> REQUIREMENT: Find the string "triệu" in the data, then copy every line where it is found.

> DATA:

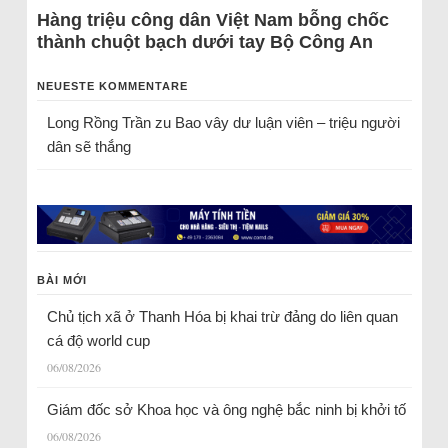
Hàng triệu công dân Việt Nam bỗng chốc
thành chuột bạch dưới tay Bộ Công An
NEUESTE KOMMENTARE
Long Rồng Trần
zu
Bao vây dư luận viên – triệu người
dân sẽ thắng
BÀI MỚI
Chủ tịch xã ở Thanh Hóa bị khai trừ đảng do liên quan
cá độ world cup
06/08/2026
Giám đốc sở Khoa học và ông nghệ bắc ninh bị khởi tố
06/08/2026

> ANSWER BOX:
Hàng triệu công dân Việt Nam bỗng chốc
Bao vây dư luận viên – triệu người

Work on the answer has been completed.